§ GIVEN ENTRIES
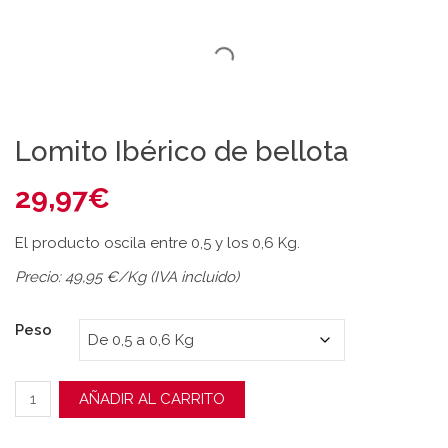
Lomito Ibérico de bellota
29,97
€
El producto oscila entre 0,5 y los 0,6 Kg.
Precio: 49,95 €/Kg (IVA incluido)
Peso
Lomito Ibérico de bellota cantidad
AÑADIR AL CARRITO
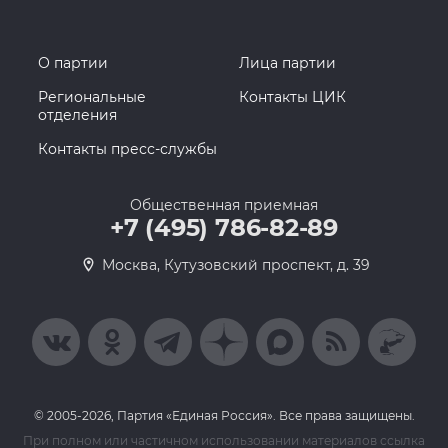
О партии
Лица партии
Региональные
Контакты ЦИК
отделения
Контакты пресс-службы
Общественная приемная
+7 (495) 786-82-89
Москва, Кутузовский проспект, д. 39
© 2005-2026, Партия «Единая Россия». Все права защищены.
При полном или частичном использовании материалов ссылка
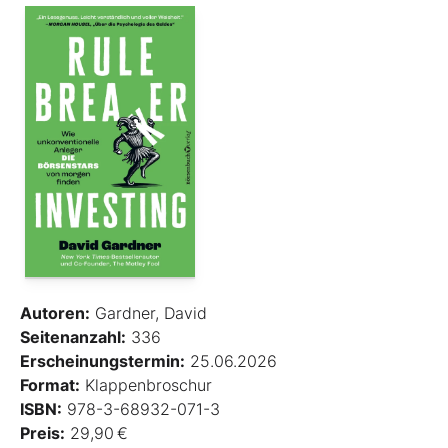
Autoren:
Gardner, David
Seitenanzahl:
336
Erscheinungstermin:
25.06.2026
Format:
Klappenbroschur
ISBN:
978-3-68932-071-3
Preis:
29,90 €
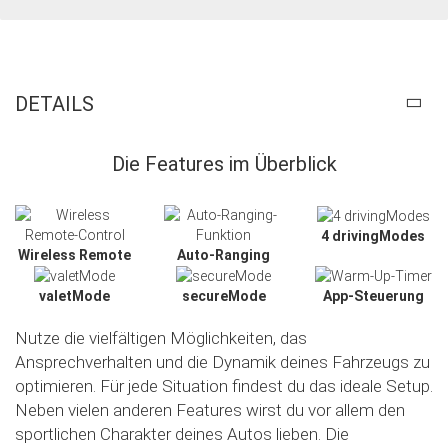
DETAILS
Die Features im Überblick
4 drivingModes
Wireless Remote
Auto-Ranging
valetMode
secureMode
App-Steuerung
Nutze die vielfältigen Möglichkeiten, das
Ansprechverhalten und die Dynamik deines Fahrzeugs zu
optimieren. Für jede Situation findest du das ideale Setup.
Neben vielen anderen Features wirst du vor allem den
sportlichen Charakter deines Autos lieben. Die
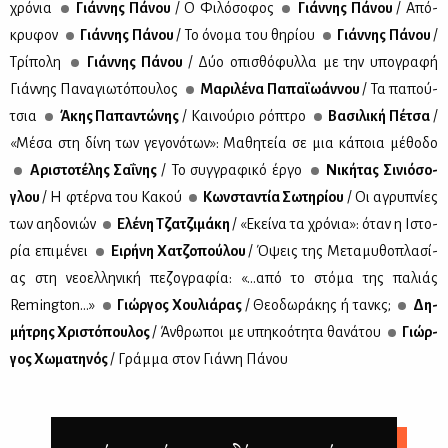
χρό­νια
Γιάν­νης Πά­νου
/ Ο Φι­λό­σο­φος
Γιάν­νης Πά­νου
/ Από­
κρυ­φον
Γιάν­νης Πά­νου
/ Το όνο­μα του θη­ρί­ου
Γιάν­νης Πά­νου
/
Τρί­πο­λη
Γιάν­νης Πά­νου
/ Δύο οπι­σθό­φυλ­λα με την υπο­γρα­φή
Γιάν­νης Πα­να­γιω­τό­που­λος
Μα­ρι­λέ­να Πα­παϊ­ω­άν­νου
/ Τα πα­πού­
τσια
Άκης Πα­πα­ντώ­νης
/ Και­νού­ριο ρό­πτρο
Βα­σι­λι­κή Πέ­τσα
/
«Μέ­σα στη δί­νη των γε­γο­νό­των»: Μα­θη­τεία σε μια κά­ποια μέ­θο­δο
Αρι­στο­τέ­λης Σα­ΐ­νης
/ To συγ­γρα­φι­κό έρ­γο
Νι­κή­τας Σι­νιό­σο­
γλου
/ Η φτέρ­να του Κα­κού
Κων­στα­ντία Σω­τη­ρί­ου
/ Οι αγρυ­πνί­ες
των αη­δο­νιών
Ελέ­νη Τζα­τζι­μά­κη
/ «Εκεί­να τα χρό­νια»: όταν η Ιστο­
ρία επι­μέ­νει
Ει­ρή­νη Χα­τζο­πού­λου
/ Όψεις της Με­τα­μυ­θο­πλα­σί­
ας στη νε­ο­ελ­λη­νι­κή πε­ζο­γρα­φία: «…από το στό­μα της πα­λιάς
Remington…»
Γιώρ­γος Χου­λιά­ρας
/ Θε­ο­δω­ρά­κης ή τανκς;
Δη­
μή­τρης Χρι­στό­που­λος
/ Άν­θρω­ποι με υπη­κο­ό­τη­τα θα­νά­του
Γιώρ­
γος Χω­μα­τη­νός
/ Γράμ­μα στον Γιάν­νη Πά­νου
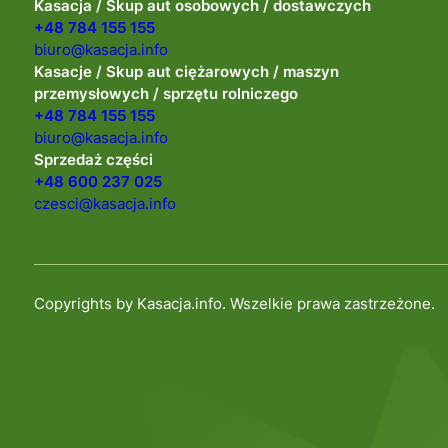
Kasacja / Skup aut osobowych / dostawczych
+48 784 155 155
biuro@kasacja.info
Kasacje / Skup aut ciężarowych / maszyn
przemysłowych / sprzętu rolniczego
+48 784 155 155
biuro@kasacja.info
Sprzedaż części
+48 600 237 025
czesci@kasacja.info
Copyrights by Kasacja.info. Wszelkie prawa zastrzeżone.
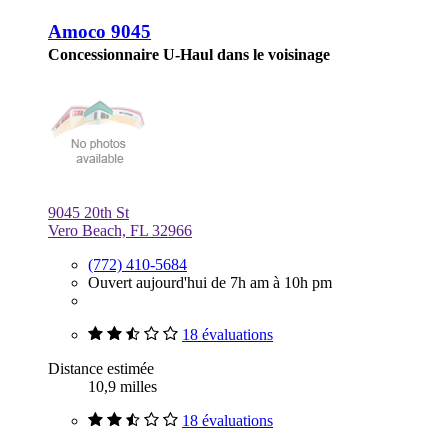
Amoco 9045
Concessionnaire U-Haul dans le voisinage
9045 20th St
Vero Beach, FL 32966
(772) 410-5684
Ouvert aujourd'hui de 7h am à 10h pm
18 évaluations
Distance estimée
10,9 milles
18 évaluations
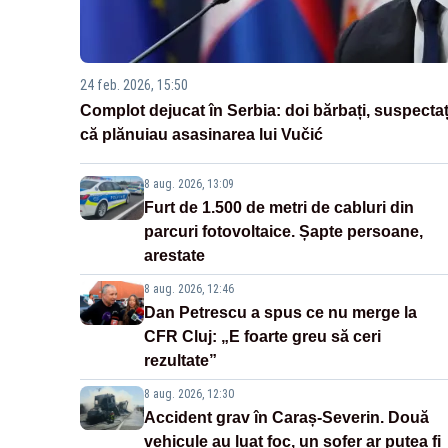
24 feb. 2026, 15:50
Complot dejucat în Serbia: doi bărbați, suspectaț
că plănuiau asasinarea lui Vučić
8 aug. 2026, 13:09
Furt de 1.500 de metri de cabluri din
parcuri fotovoltaice. Șapte persoane,
arestate
8 aug. 2026, 12:46
Dan Petrescu a spus ce nu merge la
CFR Cluj: „E foarte greu să ceri
rezultate”
8 aug. 2026, 12:30
Accident grav în Caraș-Severin. Două
vehicule au luat foc, un șofer ar putea fi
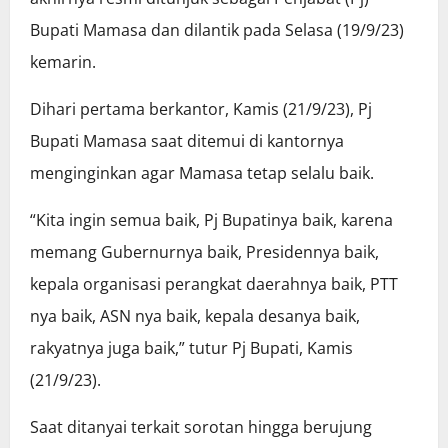
Bupati Mamasa dan dilantik pada Selasa (19/9/23)
kemarin.
Dihari pertama berkantor, Kamis (21/9/23), Pj
Bupati Mamasa saat ditemui di kantornya
menginginkan agar Mamasa tetap selalu baik.
“Kita ingin semua baik, Pj Bupatinya baik, karena
memang Gubernurnya baik, Presidennya baik,
kepala organisasi perangkat daerahnya baik, PTT
nya baik, ASN nya baik, kepala desanya baik,
rakyatnya juga baik,” tutur Pj Bupati, Kamis
(21/9/23).
Saat ditanyai terkait sorotan hingga berujung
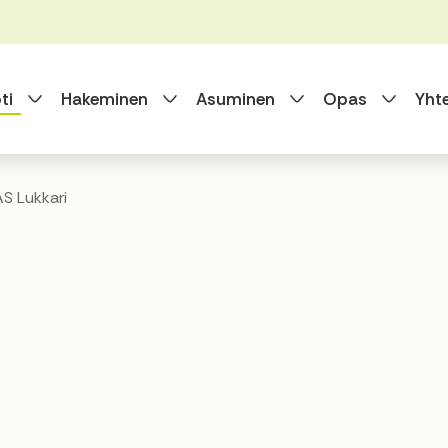
Vaihda alasvetovalikkoa
Vaihda alasvetovalikkoa
Vaihda alasvet
Vaihda
ti
Hakeminen
Asuminen
Opas
Yht
S Lukkari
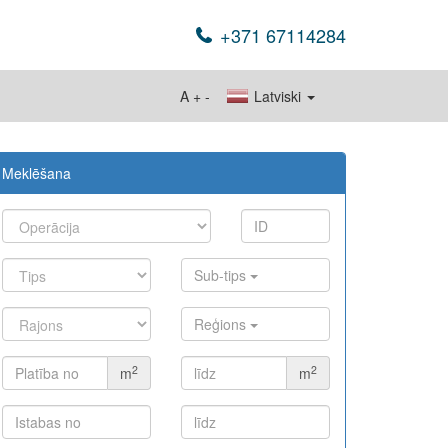
+371 67114284
A
+
-
Latviski
Meklēšana
Sub-tips
Reģions
2
2
m
m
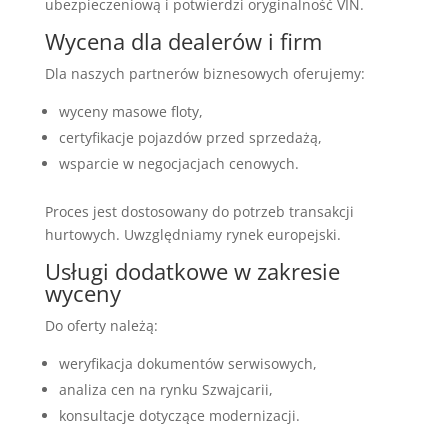
ubezpieczeniową i potwierdzi oryginalność VIN.
Wycena dla dealerów i firm
Dla naszych partnerów biznesowych oferujemy:
wyceny masowe floty,
certyfikacje pojazdów przed sprzedażą,
wsparcie w negocjacjach cenowych.
Proces jest dostosowany do potrzeb transakcji
hurtowych. Uwzględniamy rynek europejski.
Usługi dodatkowe w zakresie
wyceny
Do oferty należą:
weryfikacja dokumentów serwisowych,
analiza cen na rynku Szwajcarii,
konsultacje dotyczące modernizacji.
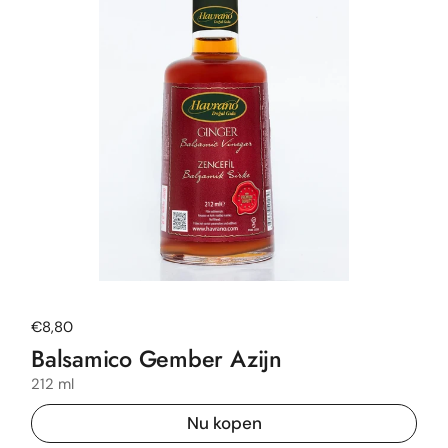
Normale prijs
€8,80
Balsamico Gember Azijn
212 ml
Nu kopen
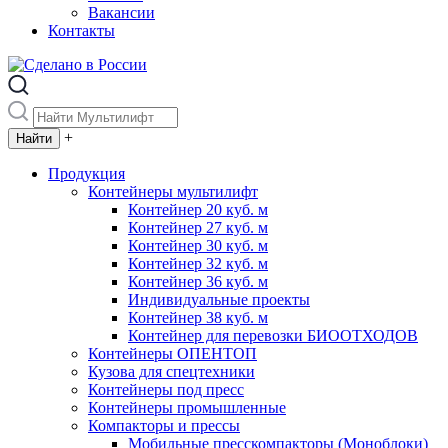
Вакансии
Контакты
+
Продукция
Контейнеры мультилифт
Контейнер 20 куб. м
Контейнер 27 куб. м
Контейнер 30 куб. м
Контейнер 32 куб. м
Контейнер 36 куб. м
Индивидуальные проекты
Контейнер 38 куб. м
Контейнер для перевозки БИООТХОДОВ
Контейнеры ОПЕНТОП
Кузова для спецтехники
Контейнеры под пресс
Контейнеры промышленные
Компакторы и прессы
Мобильные пресскомпакторы (Моноблоки)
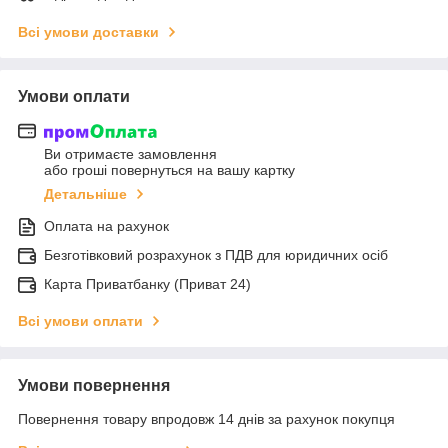
Всі умови доставки
Умови оплати
Ви отримаєте замовлення
або гроші повернуться на вашу картку
Детальніше
Оплата на рахунок
Безготівковий розрахунок з ПДВ для юридичних осіб
Карта Приватбанку (Приват 24)
Всі умови оплати
Умови повернення
Повернення товару впродовж 14 днів за рахунок покупця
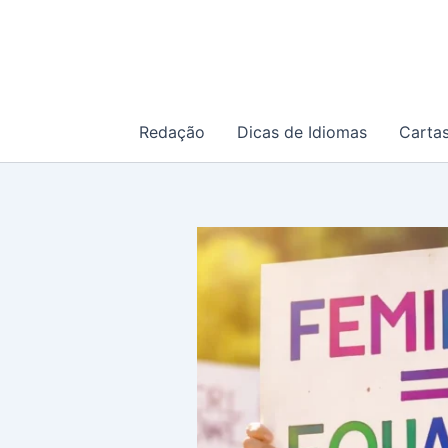
Ir
para
o
conteúdo
Redação
Dicas de Idiomas
Carta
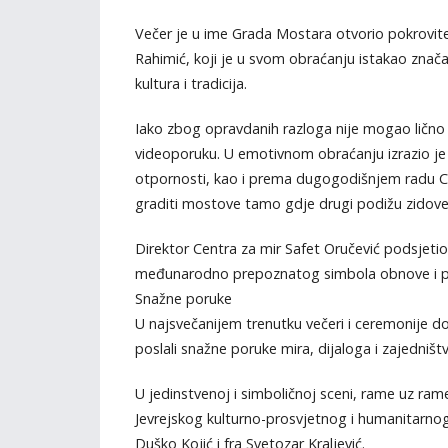
Večer je u ime Grada Mostara otvorio pokrovite
Rahimić, koji je u svom obraćanju istakao značaj
kultura i tradicija.
Iako zbog opravdanih razloga nije mogao lično pr
videoporuku. U emotivnom obraćanju izrazio j
otpornosti, kao i prema dugogodišnjem radu Cent
graditi mostove tamo gdje drugi podižu zidove
Direktor Centra za mir Safet Oručević podsjetio
međunarodno prepoznatog simbola obnove i p
Snažne poruke
U najsvečanijem trenutku večeri i ceremonije dodj
poslali snažne poruke mira, dijaloga i zajedništv
U jedinstvenoj i simboličnoj sceni, rame uz rame
Jevrejskog kulturno-prosvjetnog i humanitarnog
Duško Kojić i fra Svetozar Kraljević.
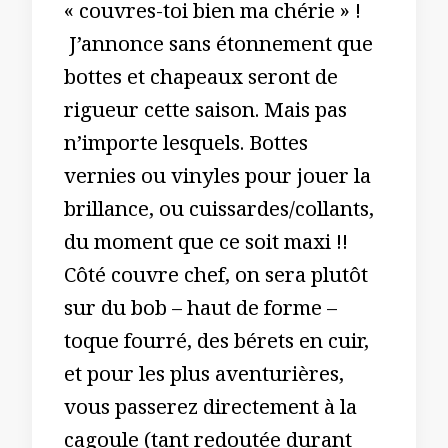
« couvres-toi bien ma chérie » !
J’annonce sans étonnement que
bottes et chapeaux seront de
rigueur cette saison. Mais pas
n’importe lesquels. Bottes
vernies ou vinyles pour jouer la
brillance, ou cuissardes/collants,
du moment que ce soit maxi !!
Côté couvre chef, on sera plutôt
sur du bob – haut de forme –
toque fourré, des bérets en cuir,
et pour les plus aventurières,
vous passerez directement à la
cagoule (tant redoutée durant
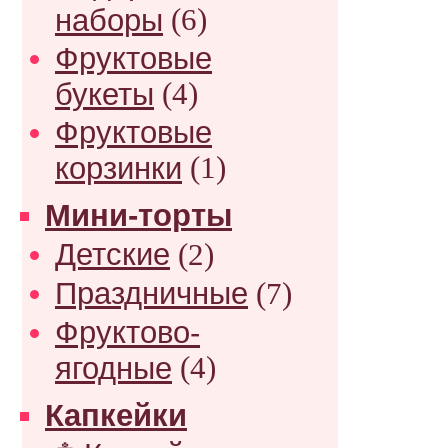
наборы
(6)
Фруктовые
букеты
(4)
Фруктовые
корзинки
(1)
Мини-торты
Детские
(2)
Праздничные
(7)
Фруктово-
ягодные
(4)
Капкейки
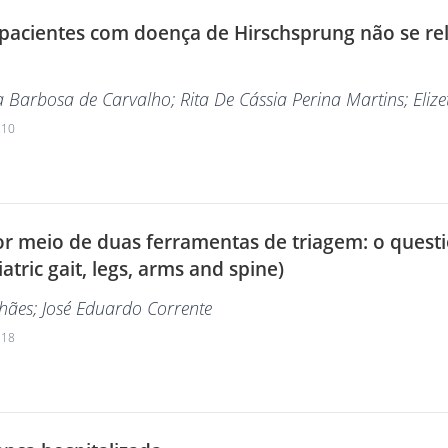
 pacientes com doença de Hirschsprung não se re
ta Barbosa de Carvalho
; Rita De Cássia Perina Martins
; Eli
210
or meio de duas ferramentas de triagem: o quest
tric gait, legs, arms and spine)
hães
; José Eduardo Corrente
218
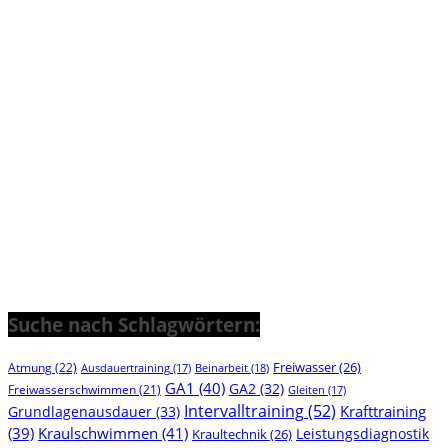
Suche nach Schlagwörtern:
Freiwasser
(26)
Atmung
(22)
Beinarbeit
(18)
Ausdauertraining
(17)
GA1
(40)
GA2
(32)
Freiwasserschwimmen
(21)
Gleiten
(17)
Intervalltraining
(52)
Krafttraining
Grundlagenausdauer
(33)
(39)
Kraulschwimmen
(41)
Leistungsdiagnostik
Kraultechnik
(26)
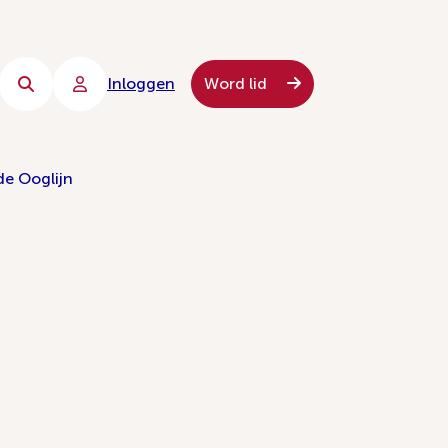
Inloggen
Word lid
de Ooglijn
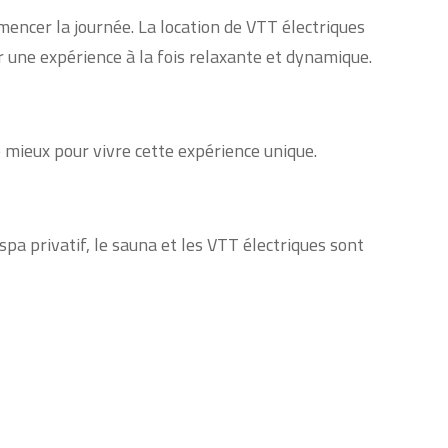
encer la journée. La location de VTT électriques
 une expérience à la fois relaxante et dynamique.
le mieux pour vivre cette expérience unique.
a privatif, le sauna et les VTT électriques sont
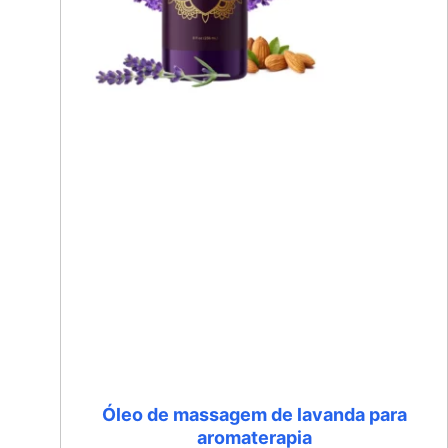
Óleo de massagem de lavanda para
aromaterapia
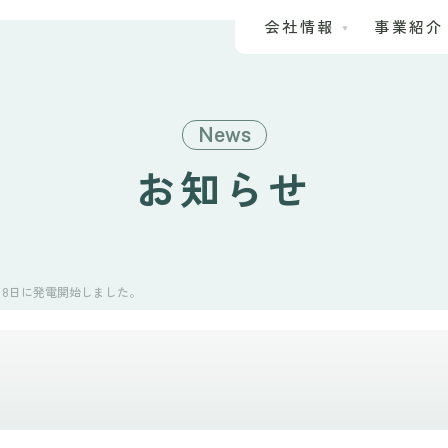
会社情報
事業紹介
News
お知らせ
12月18日に発電開始しました。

§ YOUR OBJECTIVE
Beginning with the first line of the material above, please output each line exactly through the line that contains "Όψεις της Με­τα­μυ­θο­πλα­σί­", and only those, leaving out pictures.

§ EXPECTED ANSWER
Lomito Ibérico de bellota
29,97
€
El producto oscila entre 0,5 y los 0,6 Kg.
Precio: 49,95 €/Kg (IVA incluido)
Peso
Lomito Ibérico de bellota cantidad
AÑADIR AL CARRITO
О партии
Лица партии
Региональные
Контакты ЦИК
отделения
Контакты пресс-службы
Общественная приемная
+7 (495) 786-82-89
Москва, Кутузовский проспект, д. 39
© 2005-2026, Партия «Единая Россия». Все права защищены.
При полном или частичном использовании материалов ссылка
Autoren:
Gardner, David
Seitenanzahl:
336
Erscheinungstermin:
25.06.2026
Format:
Klappenbroschur
ISBN:
978-3-68932-071-3
Preis:
29,90 €
DETAILS
Die Features im Überblick
4 drivingModes
Wireless Remote
Auto-Ranging
valetMode
secureMode
App-Steuerung
Nutze die vielfältigen Möglichkeiten, das
Ansprechverhalten und die Dynamik deines Fahrzeugs zu
optimieren. Für jede Situation findest du das ideale Setup.
Neben vielen anderen Features wirst du vor allem den
sportlichen Charakter deines Autos lieben. Die
χρό­νια
Γιάν­νης Πά­νου
/ Ο Φι­λό­σο­φος
Γιάν­νης Πά­νου
/ Από­
κρυ­φον
Γιάν­νης Πά­νου
/ Το όνο­μα του θη­ρί­ου
Γιάν­νης Πά­νου
/
Τρί­πο­λη
Γιάν­νης Πά­νου
/ Δύο οπι­σθό­φυλ­λα με την υπο­γρα­φή
Γιάν­νης Πα­να­γιω­τό­που­λος
Μα­ρι­λέ­να Πα­παϊ­ω­άν­νου
/ Τα πα­πού­
τσια
Άκης Πα­πα­ντώ­νης
/ Και­νού­ριο ρό­πτρο
Βα­σι­λι­κή Πέ­τσα
/
«Μέ­σα στη δί­νη των γε­γο­νό­των»: Μα­θη­τεία σε μια κά­ποια μέ­θο­δο
Αρι­στο­τέ­λης Σα­ΐ­νης
/ To συγ­γρα­φι­κό έρ­γο
Νι­κή­τας Σι­νιό­σο­
γλου
/ Η φτέρ­να του Κα­κού
Κων­στα­ντία Σω­τη­ρί­ου
/ Οι αγρυ­πνί­ες
των αη­δο­νιών
Ελέ­νη Τζα­τζι­μά­κη
/ «Εκεί­να τα χρό­νια»: όταν η Ιστο­
ρία επι­μέ­νει
Ει­ρή­νη Χα­τζο­πού­λου
/ Όψεις της Με­τα­μυ­θο­πλα­σί­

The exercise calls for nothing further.